💸💸💸
Masih di hari yang sama, dua anak adam yang 'sangat akur' ini sekarang sedang berada di jalan pulang dari warung. Mereka sengaja disuruh membeli garam oleh Tian yang memiliki niat untuk membuat Rendra dan Jevano menjadi lebih akrab.
Kan gak enak aja diliatnya kalau mereka berdua ribut terus kayak tuan crab sama plankton.
"Ngapain sih ngikutin gua mulu?!" Protes Rendra kesal karena Jevano terus berjalan di belakangnya dari tadi.
"Siapa yang ngikutin, anjir!? Ini tuh jalan setapak, jadi wajar aja kalau gua ada di belakang lu terus!" Jawab Jevano yang sama kesalnya dengan Rendra.
Lagian nih orang pede banget, ngapain juga Jevano ngikutin dia, kayak gak ada kerjaan lain aja.
Jevano yang awalnya melihat Rendra mendumel lalu tiba-tiba berhenti berjalan mau tidak mau jadi ikut berhenti juga.
"Kenapa lu?"
Rendra menggigit bawahnya dan menunduk saat mendengar Jevano bertanya. Gimana bilangnya kalau dia lupa jalan ke rumah Hanan?
Dengan ragu, ia membalikkan tubuhnya dan menatap Jevano.
"Elu inget jalan baliknya kagak?" Tanyanya pelan.
Jevano mengerjap-ngerjapkan matanya bingung. Jalan balik? Jelas gak tahulah! Orang daritadi dia hanya sibuk ngedumel dalam hati tanpa merhatiin jalan yang dilewatin.
"Engga?" Jawab Jevano ragu.
"Lah terus gimana kita pulang?!" Rendra malah tiba-tiba ngegas.
Mendengar suara Rendra yang meninggi, adrenalin Jevano juga jadi ikut tertantang buat ngegas. "Kok elu jadi nyalahin gua?! Lu sendiri kenapa kagak inget-inget jalannya?!"
Melihat Jevano ngegas seperti itu membuat nyali Rendra seketika menciut. Ia hanya bisa menyatukan kedua telunjuknya dan bergumam kecil. "Jadi sekarang nasib kita gimana?"
💸💸💸
"Hanan, pulang."
Sahut seorang pemuda berkulit tan yang baru saja masuk ke rumah dan seketika menjadi pusat perhatian oleh orang-orang yang berada di ruang tamu.
"Eh, Om Yudha?
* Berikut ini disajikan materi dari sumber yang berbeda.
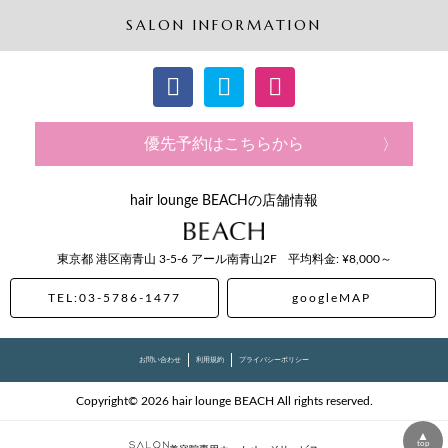
SALON INFORMATION
優先予約はこちらから
hair lounge BEACHの店舗情報
東京都
港区南青山
3-5-6 アール南青山2F
平均料金: ¥8,000～
TEL:03-5786-1477
googleMAP
お問い合わせ
利用規約
プライバシーポリシー
Copyright© 2026 hair lounge BEACH All rights reserved.
▲
top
Tante Wirya? Apa kabar?" Sapanya dengan senyuman lebar.
"Halo, Hanan. Tante sama Om baik kok. Udah besar ya kamu sekarang," ucap Wirya.
"Harus besar lah, Tante. Masa udah sering dikasih makan badan Hanan tetep kecil," jawabnya sambil mencium tangan Wirya dan Yudha. "Rendra mana, Tan?"
"Nah itu, udah hampir setengah jam dia pergi ke warung sama Jevano tapi belum pulang juga. Kamu gak ketemu sama mereka di jalan?" Sahut Tian yang baru saja datang sambil membawa beberapa cemilan.
"Engga. Emangnya Mamah nyuruh mereka lewat jalan mana?"
"Lewat kebunnya Hendery biar cepet."
Hanan membelalakkan matanya. "Mah!? Gak salah?! Jam segini 'kan waktunya bebek Pak Ahmad dilepasin di sekitar sana!"
Jadi, bebek-bebek Pak Ahmad itu emang udah terkenal galak. Mereka alias si kawanan bebek sering banget ngejar orang yang dijumpai. Bahkan gak sedikit juga yang udah kena sosor.
"Astaga! Mamah lupa, Nan! Yaudah cepet sana susulin mereka. Ajak Naresh sekalian."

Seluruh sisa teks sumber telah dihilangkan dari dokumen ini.